→ **AIM OF THE EXERCISE**: Counting task for the data below: how many lines hold the word "Impresora"? Answer with the number only.

→ **EXERCISE DATA**:
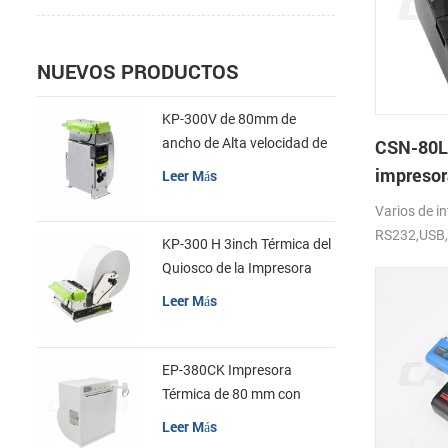
NUEVOS PRODUCTOS
KP-300V de 80mm de
ancho de Alta velocidad de
CSN-80L
la Impresora Térmica del
impresor
Leer Más
Quiosco
print
Varios de in
RS232,USB,L
KP-300 H 3inch Térmica del
Velocidad 
Quiosco de la Impresora
DC24V
Módulo de
Leer Más
EP-380CK Impresora
Térmica de 80 mm con
Bloqueo de la Tapa
Leer Más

→ **OUTPUT**: 3